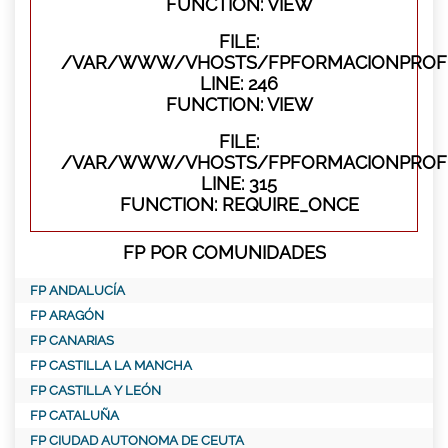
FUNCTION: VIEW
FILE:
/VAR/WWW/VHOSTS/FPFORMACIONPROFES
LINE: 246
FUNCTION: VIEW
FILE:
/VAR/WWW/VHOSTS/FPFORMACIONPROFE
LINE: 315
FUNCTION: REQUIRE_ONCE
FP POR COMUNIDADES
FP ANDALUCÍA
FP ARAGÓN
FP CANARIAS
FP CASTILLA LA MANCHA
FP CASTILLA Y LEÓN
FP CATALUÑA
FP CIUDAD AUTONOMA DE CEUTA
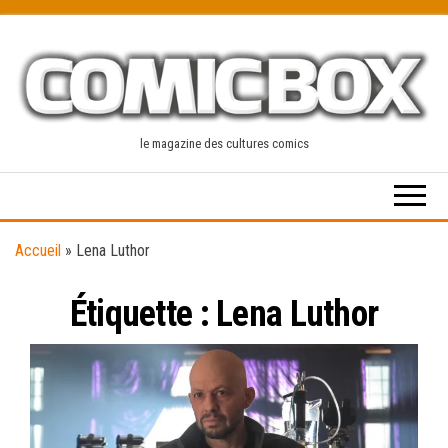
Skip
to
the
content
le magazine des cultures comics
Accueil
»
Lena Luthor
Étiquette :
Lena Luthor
▬▬▬▬▬▬
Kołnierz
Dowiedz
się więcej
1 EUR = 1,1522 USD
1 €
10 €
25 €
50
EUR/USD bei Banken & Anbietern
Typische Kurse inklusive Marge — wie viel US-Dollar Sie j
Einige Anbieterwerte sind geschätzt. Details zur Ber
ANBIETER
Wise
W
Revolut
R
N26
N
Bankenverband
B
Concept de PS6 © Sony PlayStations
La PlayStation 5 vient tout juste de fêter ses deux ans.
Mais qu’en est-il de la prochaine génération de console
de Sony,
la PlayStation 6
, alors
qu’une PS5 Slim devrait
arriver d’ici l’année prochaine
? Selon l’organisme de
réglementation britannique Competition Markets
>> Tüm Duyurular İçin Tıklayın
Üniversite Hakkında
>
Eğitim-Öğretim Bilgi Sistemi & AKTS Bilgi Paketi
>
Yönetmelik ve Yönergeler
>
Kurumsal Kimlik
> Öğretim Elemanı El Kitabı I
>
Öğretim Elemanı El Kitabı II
▬▬▬▬▬▬
_Task requirements_. Among the records above, extract exactly the lines from the line with "Bankenverband" to the line with "Öğretim Elemanı El Kitabı II", both lines included, and leave out the rest.

_Solution to the exercise_.
Bankenverband
B
Concept de PS6 © Sony PlayStations
La PlayStation 5 vient tout juste de fêter ses deux ans.
Mais qu’en est-il de la prochaine génération de console
de Sony,
la PlayStation 6
, alors
qu’une PS5 Slim devrait
arriver d’ici l’année prochaine
? Selon l’organisme de
réglementation britannique Competition Markets
>> Tüm Duyurular İçin Tıklayın
Üniversite Hakkında
>
Eğitim-Öğretim Bilgi Sistemi & AKTS Bilgi Paketi
>
Yönetmelik ve Yönergeler
>
Kurumsal Kimlik
> Öğretim Elemanı El Kitabı I
>
Öğretim Elemanı El Kitabı II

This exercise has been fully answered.